Consider the following reaction in aqueous solution:

\(5Br^− (aq) + BrO^{3-} (aq) + 6H^+ (aq) \rightarrow 3Br_2 (aq) + 3H_2O (l)\)

If the rate of disappearance of Br^–(aq) at a particular moment during the reaction is 3.5 × 10⁻⁴ M s⁻¹, what is the rate of appearance of Br₂(aq) at that moment?

S12.1.6

1. Define the reaction rate of the reaction.

NOTE: The reaction rate for a reaction is the measure of the change in the concentration of the reactants per unit of time. It can also be the measure of the change in concentration of the products per unit of time.

\(rate=\frac{\Delta concentration}{\Delta time}\)

Therefore, for the reaction \(A + B \rightarrow C\), the reaction rate would be

\(rate = \frac{- \Delta A}{\Delta t} = \frac{- \Delta B}{\Delta t} = \frac{\Delta C}{\Delta t}\)

So in our case, the reaction rate for \(5Br^− (aq) + BrO^{3-} (aq) + 6H^+ (aq) \rightarrow 3Br_2 (aq) + 3H_2O (l)\), would be

\(rate = \frac{- \Delta[Br^-]}{5\Delta t} = \frac{- \Delta[BrO^-3]}{\Delta t} = \frac{- \Delta[H^+]}{6\Delta t} = \frac{\Delta[Br_2]}{3\Delta t} = \frac{\Delta[H_2O]}{3\Delta t}\)
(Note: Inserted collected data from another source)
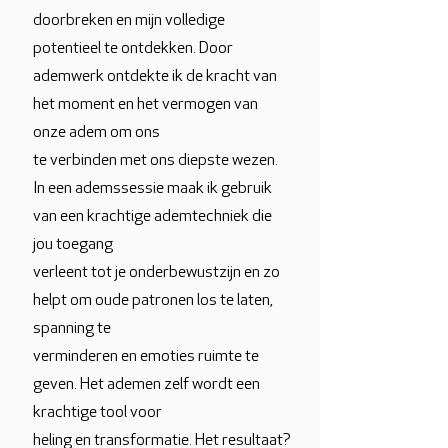
doorbreken en mijn volledige
potentieel te ontdekken. Door
ademwerk ontdekte ik de kracht van
het moment en het vermogen van
onze adem om ons
te verbinden met ons diepste wezen.
In een ademssessie maak ik gebruik
van een krachtige ademtechniek die
jou toegang
verleent tot je onderbewustzijn en zo
helpt om oude patronen los te laten,
spanning te
verminderen en emoties ruimte te
geven. Het ademen zelf wordt een
krachtige tool voor
heling en transformatie. Het resultaat?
2. Since we are trying to find the rate of appearance of \(Br_2\) (aq) at the moment when the rate of disappearance of \(Br^-\) (aq) is \(3.5 \times 10^{-4} \frac{M}{s}\), we use their rates and set them equal to each other.

\(rate = \frac{- \Delta[Br^-]}{5\Delta t} = \frac{\Delta[Br_2]}{3\Delta t}\)
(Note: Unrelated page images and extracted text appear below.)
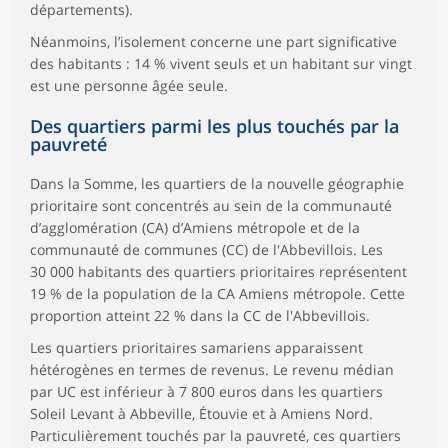
départements).
Néanmoins, l’isolement concerne une part significative
des habitants : 14 % vivent seuls et un habitant sur vingt
est une personne âgée seule.
Des quartiers parmi les plus touchés par la
pauvreté
Dans la Somme, les quartiers de la nouvelle géographie
prioritaire sont concentrés au sein de la communauté
d’agglomération (CA) d’Amiens métropole et de la
communauté de communes (CC) de l'Abbevillois. Les
30 000 habitants des quartiers prioritaires représentent
19 % de la population de la CA Amiens métropole. Cette
proportion atteint 22 % dans la CC de l'Abbevillois.
Les quartiers prioritaires samariens apparaissent
hétérogènes en termes de revenus. Le revenu médian
par UC est inférieur à 7 800 euros dans les quartiers
Soleil Levant à Abbeville, Étouvie et à Amiens Nord.
Particulièrement touchés par la pauvreté, ces quartiers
3. Plug in the rate of disappearance of \(Br^-\) (aq) into the rate equation, then solve for the rate of appearance of \(Br_2\) (aq).

\(rate = \frac{3.5 \times 10^{-4}}{5} = \frac{\Delta[Br_2]}{3\Delta t}\)

\(\frac{\Delta[Br_2]}{\Delta t} = 3 \times \frac{3.5 \times 10^{-4}}{5}\)

\(\frac{\Delta[Br_2]}{\Delta t} = 2.1 \times 10^{-4} \frac{M}{s}\)

Q12.5.5

Describe how graphical methods can be used to determine the activation energy of a reaction from a series of data that includes the rate of reaction at varying temperatures.

S12.5.5

This method is based on the Arrhenius equation which can be used to show the effect of a change of temperature on the rate constant, and therefore on the rate of reaction.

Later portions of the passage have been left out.